Overall, I have to say, I am a huge fan of having these thorough tests come to web standards. So that browsers can't just say "We support HTML5". I am really tired of the buzzword nature of standards recently. Hopefully, this will get all browsers to step up their game.

FF5 is a production release, IE10 is a "platform preview". Not exactly a fair comparison.

That's a good point. It would be interesting to get a read on the latest Aurora builds. I might install it and do it later today.

I can help with that, I am running Nightly 7.0a1 (2011-06-29) My results: Tests To Run: 10935 | Total Tests Ran: 10935 | Pass: 10732 | Fail: 203 | Failed To Load: 0

Then FF5 should fail less of the tests, right? Since a production release should be more stable than a platform preview?

Still won't run on XP.

But all the other advanced browsers, Chrome, Firefox and Opera will (with hardware acceleration).

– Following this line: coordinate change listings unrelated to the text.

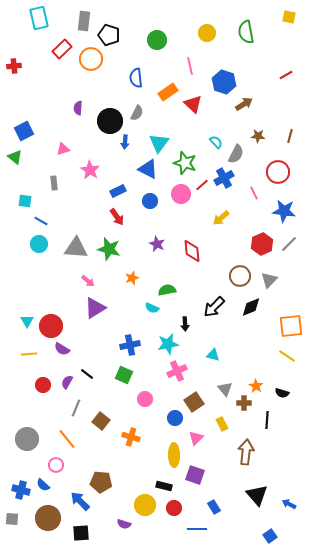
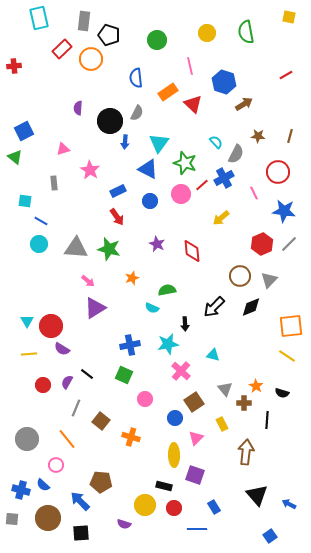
pink cross at (177, 371): moved 4 px right; rotated 24 degrees counterclockwise
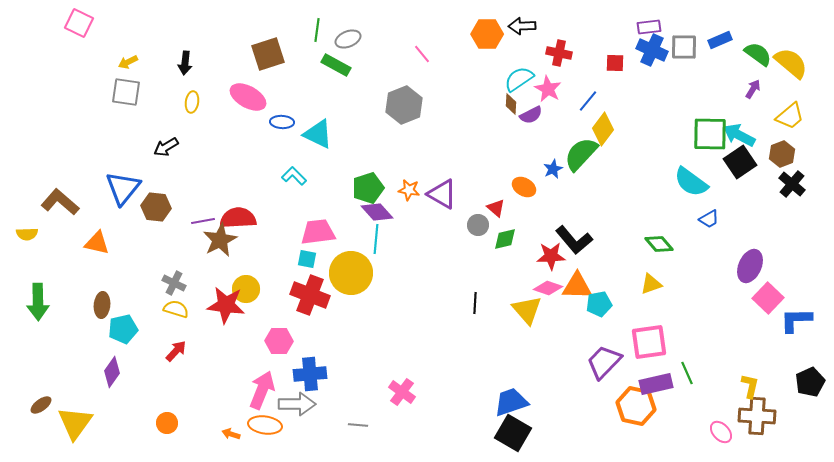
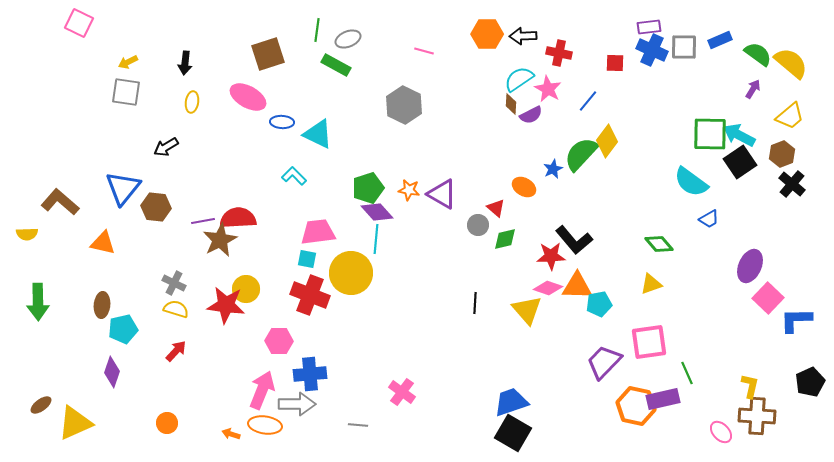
black arrow at (522, 26): moved 1 px right, 10 px down
pink line at (422, 54): moved 2 px right, 3 px up; rotated 36 degrees counterclockwise
gray hexagon at (404, 105): rotated 12 degrees counterclockwise
yellow diamond at (603, 129): moved 4 px right, 12 px down
orange triangle at (97, 243): moved 6 px right
purple diamond at (112, 372): rotated 16 degrees counterclockwise
purple rectangle at (656, 384): moved 7 px right, 15 px down
yellow triangle at (75, 423): rotated 30 degrees clockwise
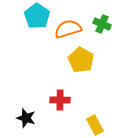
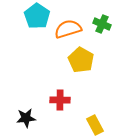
black star: rotated 24 degrees counterclockwise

(oh and Microsoft forced an OS update yesterday that installed .NET to the useragent in Firefox, AGAIN)

Awesome, loving they added FileReader and drag-n-drop. Also definitely love that they added media queries, but I thought that was crucial for IE9 so they get no brownie points here.

Now, how about WebGL and WebM? Eh? Eh? Eh. Oh well.

I really love the "selectable rendering engine" in the menus. It is a bit quirky when trying to switch back and forth, but seems to switch okay from the one used to render the page into the one of your choosing.

Also, it was via this release that I learned about the .exe.local directory. There is a "iepreview.exe.local" directory which evidently supersedes the DLL search path (and that is probably how they are able to package all the render engines in a "live" copy of Windows).

Has there been a formal announcement from Microsoft on what the IE release schedule will be going forward? It seems the competition from the likes of Firefox and Chrome has accelerated IE's roadmap.

I am loving this minimalistic window. Give me a little address bar, a half-decent bookmark menu, and I'm sold.

Glad to see the addition of the HTML5 input types. The lack of support in ie9 held back using them for me.

Did they fix that godawful UI with regards to squeezing in the url bar next to the tabs?

IE's platform previews are simply minimal-chrome wrappers around the rendering engine. You'll need to wait until an IE 10 beta appears to find out what they've done to the UI.

You can move the tabs to be under the address bar. I prefer to squeeze them. Gives me an extra 15 or so pizels.

I am not a fan of this UI myself, but it is just a default. You can change this behavior by right clicking on the bar and checking the "Show tabs on a separate row" option.

Spells good news for the web in general.

Good work Microsoft for taking things seriously.